*** DATA PROVIDED ***

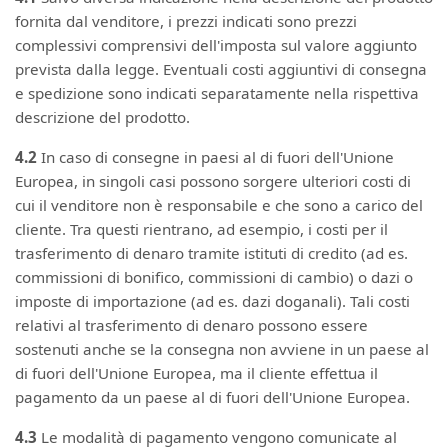
fornita dal venditore, i prezzi indicati sono prezzi
complessivi comprensivi dell'imposta sul valore aggiunto
prevista dalla legge. Eventuali costi aggiuntivi di consegna
e spedizione sono indicati separatamente nella rispettiva
descrizione del prodotto.
4.2
In caso di consegne in paesi al di fuori dell'Unione
Europea, in singoli casi possono sorgere ulteriori costi di
cui il venditore non è responsabile e che sono a carico del
cliente. Tra questi rientrano, ad esempio, i costi per il
trasferimento di denaro tramite istituti di credito (ad es.
commissioni di bonifico, commissioni di cambio) o dazi o
imposte di importazione (ad es. dazi doganali). Tali costi
relativi al trasferimento di denaro possono essere
sostenuti anche se la consegna non avviene in un paese al
di fuori dell'Unione Europea, ma il cliente effettua il
pagamento da un paese al di fuori dell'Unione Europea.
4.3
Le modalità di pagamento vengono comunicate al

*** End of DATA PROVIDED ***

#### [ASSIGNED TASK]
In the listing above, find the line containing "pagamento da un"; that line and every line after it, through the last, are to be retyped exactly.

#### [ANSWER FOR THIS EXERCISE]
pagamento da un paese al di fuori dell'Unione Europea.
4.3
Le modalità di pagamento vengono comunicate al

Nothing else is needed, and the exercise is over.